Problem description
For the records below, give the number of lines in which "Primax" appears, and add nothing else.

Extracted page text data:
════════════════
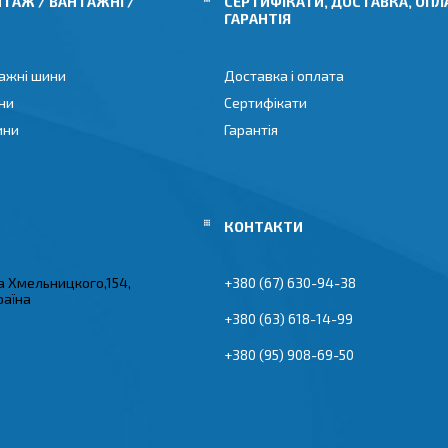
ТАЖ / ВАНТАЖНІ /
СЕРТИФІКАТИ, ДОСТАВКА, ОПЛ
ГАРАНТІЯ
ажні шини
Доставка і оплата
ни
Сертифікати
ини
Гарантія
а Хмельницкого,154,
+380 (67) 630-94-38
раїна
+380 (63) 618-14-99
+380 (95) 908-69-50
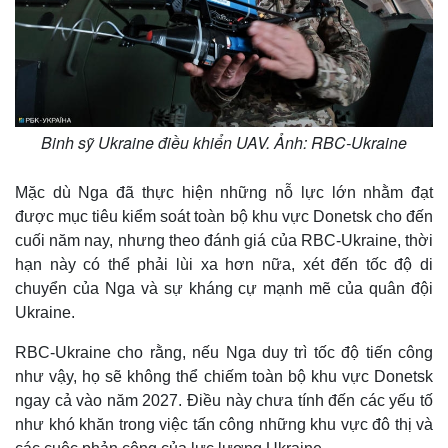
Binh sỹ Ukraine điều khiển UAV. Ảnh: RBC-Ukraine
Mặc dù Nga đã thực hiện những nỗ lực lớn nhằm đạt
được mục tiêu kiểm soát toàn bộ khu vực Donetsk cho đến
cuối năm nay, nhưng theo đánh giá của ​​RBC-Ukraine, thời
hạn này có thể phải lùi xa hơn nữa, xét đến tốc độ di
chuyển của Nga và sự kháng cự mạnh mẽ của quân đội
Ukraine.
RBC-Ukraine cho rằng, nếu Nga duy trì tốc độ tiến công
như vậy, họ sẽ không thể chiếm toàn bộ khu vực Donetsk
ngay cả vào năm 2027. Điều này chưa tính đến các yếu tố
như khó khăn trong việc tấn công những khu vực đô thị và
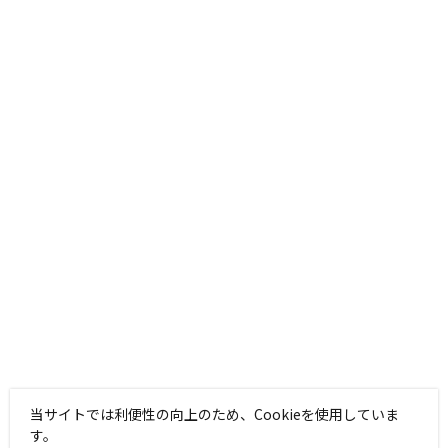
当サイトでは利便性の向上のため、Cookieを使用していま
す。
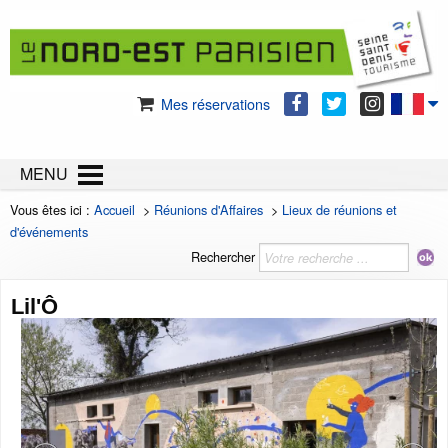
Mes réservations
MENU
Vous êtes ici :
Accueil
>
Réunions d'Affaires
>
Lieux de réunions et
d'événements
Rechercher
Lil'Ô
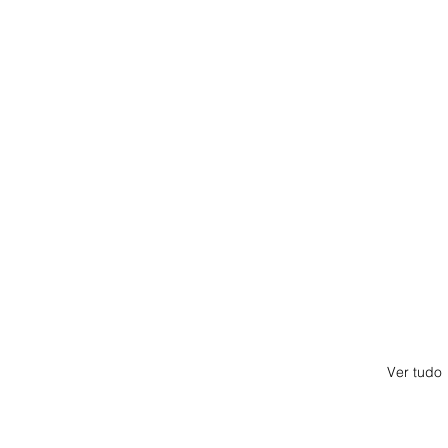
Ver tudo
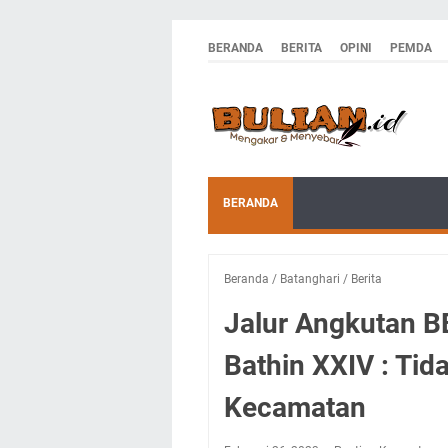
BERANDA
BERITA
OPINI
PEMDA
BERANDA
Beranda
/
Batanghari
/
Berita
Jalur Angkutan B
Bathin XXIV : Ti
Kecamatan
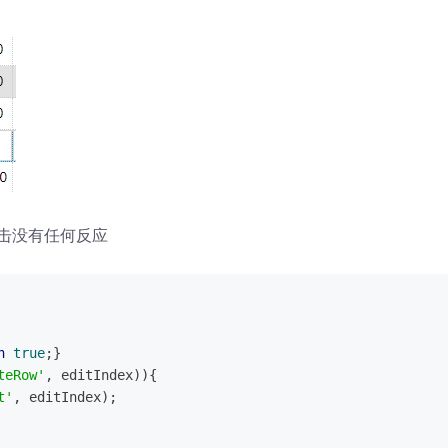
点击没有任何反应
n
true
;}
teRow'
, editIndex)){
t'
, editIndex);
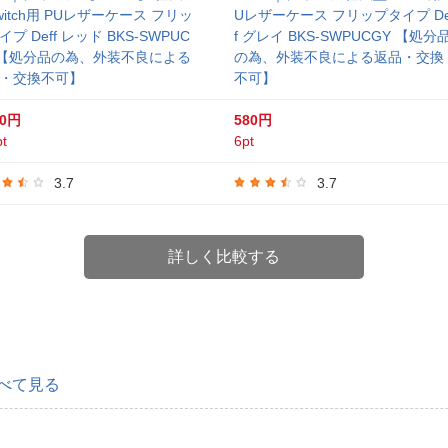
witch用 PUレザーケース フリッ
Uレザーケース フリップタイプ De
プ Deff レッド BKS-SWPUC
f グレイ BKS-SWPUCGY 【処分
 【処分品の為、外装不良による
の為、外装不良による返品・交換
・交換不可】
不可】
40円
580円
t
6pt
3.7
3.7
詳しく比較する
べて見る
════════════════
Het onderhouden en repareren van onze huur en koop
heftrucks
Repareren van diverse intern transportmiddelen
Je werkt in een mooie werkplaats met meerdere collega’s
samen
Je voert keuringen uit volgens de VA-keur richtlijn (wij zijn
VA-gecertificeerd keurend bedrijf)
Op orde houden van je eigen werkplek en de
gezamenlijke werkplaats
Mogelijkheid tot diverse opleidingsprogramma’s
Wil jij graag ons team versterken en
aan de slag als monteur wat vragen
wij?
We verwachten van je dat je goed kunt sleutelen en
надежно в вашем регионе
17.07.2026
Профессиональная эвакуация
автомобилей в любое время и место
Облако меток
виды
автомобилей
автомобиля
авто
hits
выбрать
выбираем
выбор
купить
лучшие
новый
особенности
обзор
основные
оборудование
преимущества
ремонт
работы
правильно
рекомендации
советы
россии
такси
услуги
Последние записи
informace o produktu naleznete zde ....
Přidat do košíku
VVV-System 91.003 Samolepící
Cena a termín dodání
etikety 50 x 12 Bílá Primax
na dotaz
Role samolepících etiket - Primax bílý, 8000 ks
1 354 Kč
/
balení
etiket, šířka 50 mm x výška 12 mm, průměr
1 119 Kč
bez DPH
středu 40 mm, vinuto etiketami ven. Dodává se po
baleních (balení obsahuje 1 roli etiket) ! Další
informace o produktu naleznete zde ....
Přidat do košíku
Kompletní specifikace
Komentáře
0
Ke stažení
════════════════
Answer space
2